Stored data:
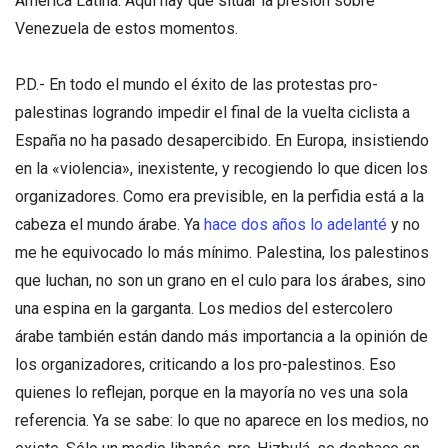
América Latina. Aquí hay que situar la presión sobre
Venezuela de estos momentos.
P.D.- En todo el mundo el éxito de las protestas pro-
palestinas logrando impedir el final de la vuelta ciclista a
España no ha pasado desapercibido. En Europa, insistiendo
en la «violencia», inexistente, y recogiendo lo que dicen los
organizadores. Como era previsible, en la perfidia está a la
cabeza el mundo árabe. Ya
hace dos años lo adelanté
y no
me he equivocado lo más mínimo. Palestina, los palestinos
que luchan, no son un grano en el culo para los árabes, sino
una espina en la garganta. Los medios del estercolero
árabe también están dando más importancia a la opinión de
los organizadores, criticando a los pro-palestinos. Eso
quienes lo reflejan, porque en la mayoría no ves una sola
referencia. Ya se sabe: lo que no aparece en los medios, no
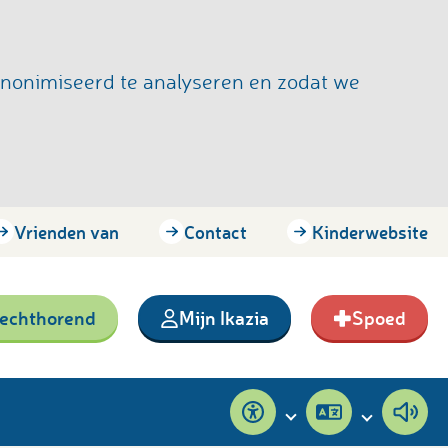
anonimiseerd te analyseren en zodat we
Vrienden van
Contact
Kinderwebsite
lechthorend
Mijn Ikazia
Spoed
Toegankelijkheid
Pagina
Pagi
vertalen
voor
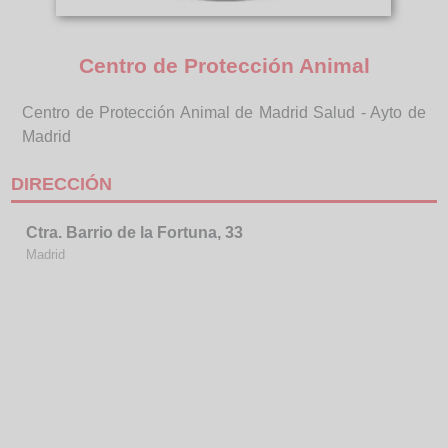
Centro de Protección Animal
Centro de Protección Animal de Madrid Salud - Ayto de
Madrid
DIRECCIÓN
Ctra. Barrio de la Fortuna, 33
Madrid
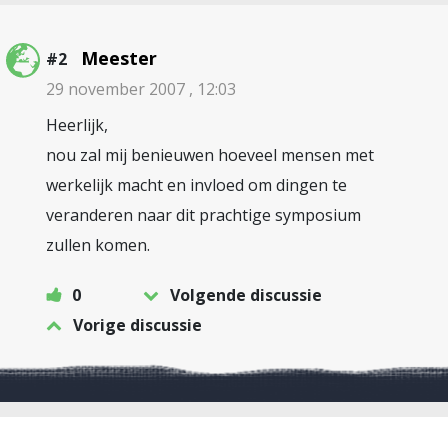
Meester
#2
29 november 2007 , 12:03
Heerlijk,
nou zal mij benieuwen hoeveel mensen met
werkelijk macht en invloed om dingen te
veranderen naar dit prachtige symposium
zullen komen.
0
Volgende discussie
Vorige discussie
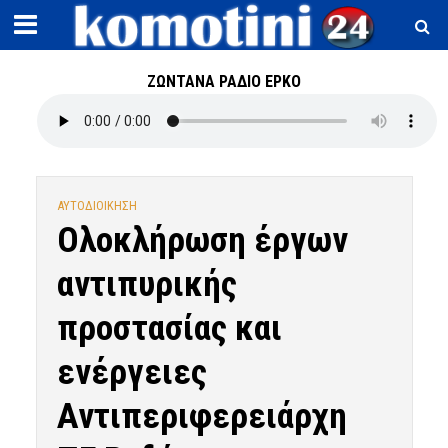
ΖΩΝΤΑΝΑ ΡΑΔΙΟ ΕΡΚΟ
ΑΥΤΟΔΙΟΙΚΗΣΗ
Ολοκλήρωση έργων
αντιπυρικής
προστασίας και
ενέργειες
Αντιπεριφερειάρχη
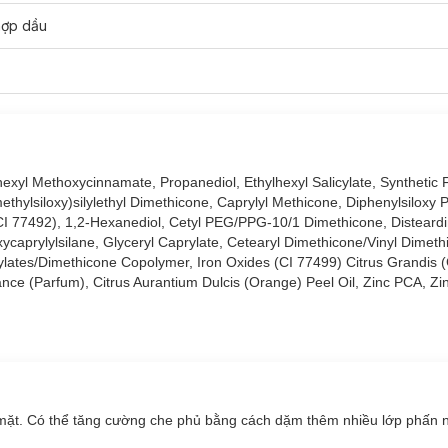
hợp dầu
 siêu dầu và da dầu mụn nhờ có lớp màng cực kỳ bền vững, kiểm soá
hexyl Methoxycinnamate, Propanediol, Ethylhexyl Salicylate, Synthetic 
thừa. Do đó, lớp nền của bạn sẽ bền chắc, ít xuống màu và lâu trôi.
ethylsiloxy)silylethyl Dimethicone, Caprylyl Methicone, Diphenylsiloxy 
(CI 77492), 1,2-Hexanediol, Cetyl PEG/PPG-10/1 Dimethicone, Distear
, hỗn hợp thiên dầu
xycaprylylsilane, Glyceryl Caprylate, Cetearyl Dimethicone/Vinyl Dimet
nhẹ với độ kết dính cao giúp lớp nền bám tốt và bền chặt hơn, hạt ph
ylates/Dimethicone Copolymer, Iron Oxides (CI 77499) Citrus Grandis (
ổn định, bên cạnh đó hạt sắc tố còn có tính bền vững cao nên hạn chế
nce (Parfum), Citrus Aurantium Dulcis (Orange) Peel Oil, Zinc PCA, Zi
 vào dung môi tạo bề mặt để giúp lớp nền dễ dàng tiệp nhanh vào da
 ra lớp nền lì và ráo mịn.
m sưng tấy mụn, kháng viêm kháng khuẩn cho da, hạn chế phát sinh m
mặt. Có thể tăng cường che phủ bằng cách dặm thêm nhiều lớp phấn 
bảng thành phần với chỉ số lên đến SPF50+ PA+++ để tăng cường bảo v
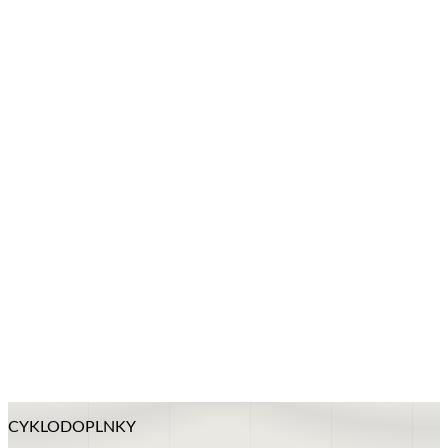
+
CYKLODOPLNKY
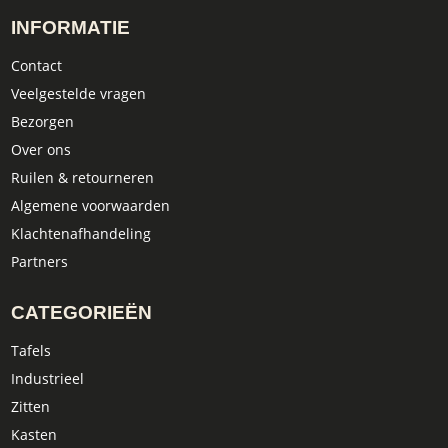
INFORMATIE
Contact
Veelgestelde vragen
Bezorgen
Over ons
Ruilen & retourneren
Algemene voorwaarden
Klachtenafhandeling
Partners
CATEGORIEËN
Tafels
Industrieel
Zitten
Kasten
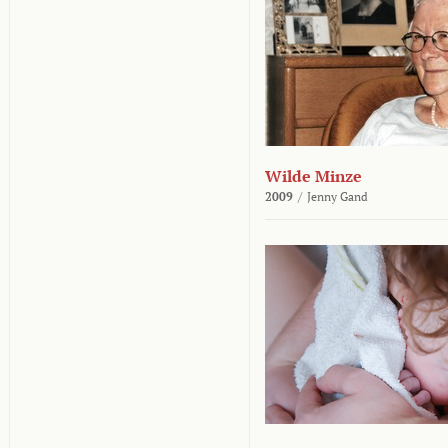
Wilde Minze
2009
/
Jenny Gand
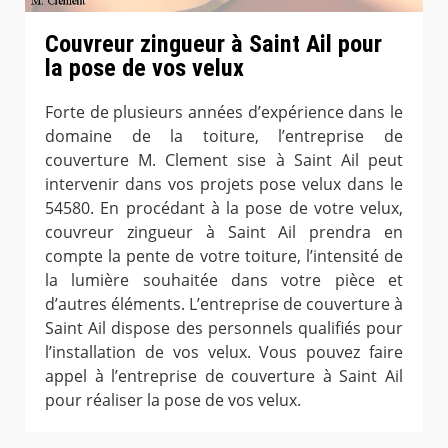
Couvreur zingueur à Saint Ail pour
la pose de vos velux
Forte de plusieurs années d’expérience dans le
domaine de la toiture, l’entreprise de
couverture M. Clement sise à Saint Ail peut
intervenir dans vos projets pose velux dans le
54580. En procédant à la pose de votre velux,
couvreur zingueur à Saint Ail prendra en
compte la pente de votre toiture, l’intensité de
la lumière souhaitée dans votre pièce et
d’autres éléments. L’entreprise de couverture à
Saint Ail dispose des personnels qualifiés pour
l’installation de vos velux. Vous pouvez faire
appel à l’entreprise de couverture à Saint Ail
pour réaliser la pose de vos velux.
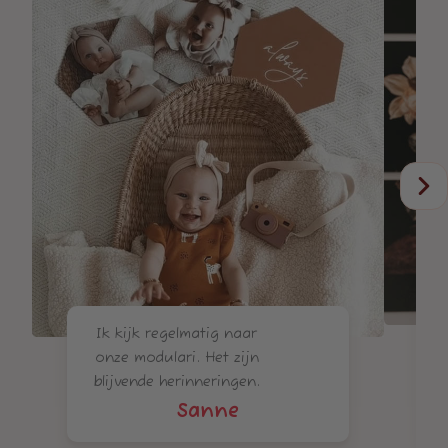
Ik kijk regelmatig naar
m
onze modulari. Het zijn
blijvende herinneringen.
Sanne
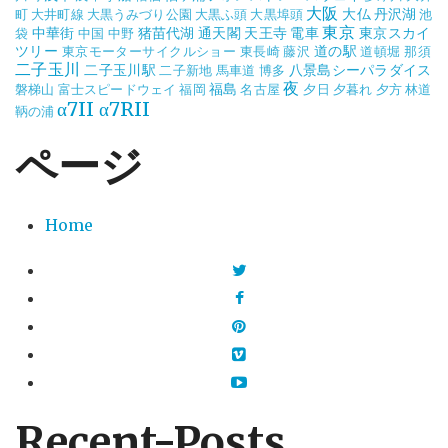
大阪
大仏
丹沢湖
町
大井町線
大黒うみづり公園
大黒ふ頭
大黒埠頭
池
東京
中華街
猪苗代湖
通天閣
天王寺
電車
東京スカイ
袋
中国
中野
ツリー
道の駅
東京モーターサイクルショー
東長崎
藤沢
道頓堀
那須
二子玉川
二子玉川駅
八景島シーパラダイス
二子新地
馬車道
博多
夜
福島
磐梯山
富士スピードウェイ
福岡
名古屋
夕日
夕暮れ
夕方
林道
α7II
α7RII
鞆の浦
ページ
Home
Recent-Posts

(DESCRIPTION OF THE TASK): Return each line of the data where the word "discussie" appears.

(RESPONSE TO THE EXERCISE):
Volgende discussie
Vorige discussie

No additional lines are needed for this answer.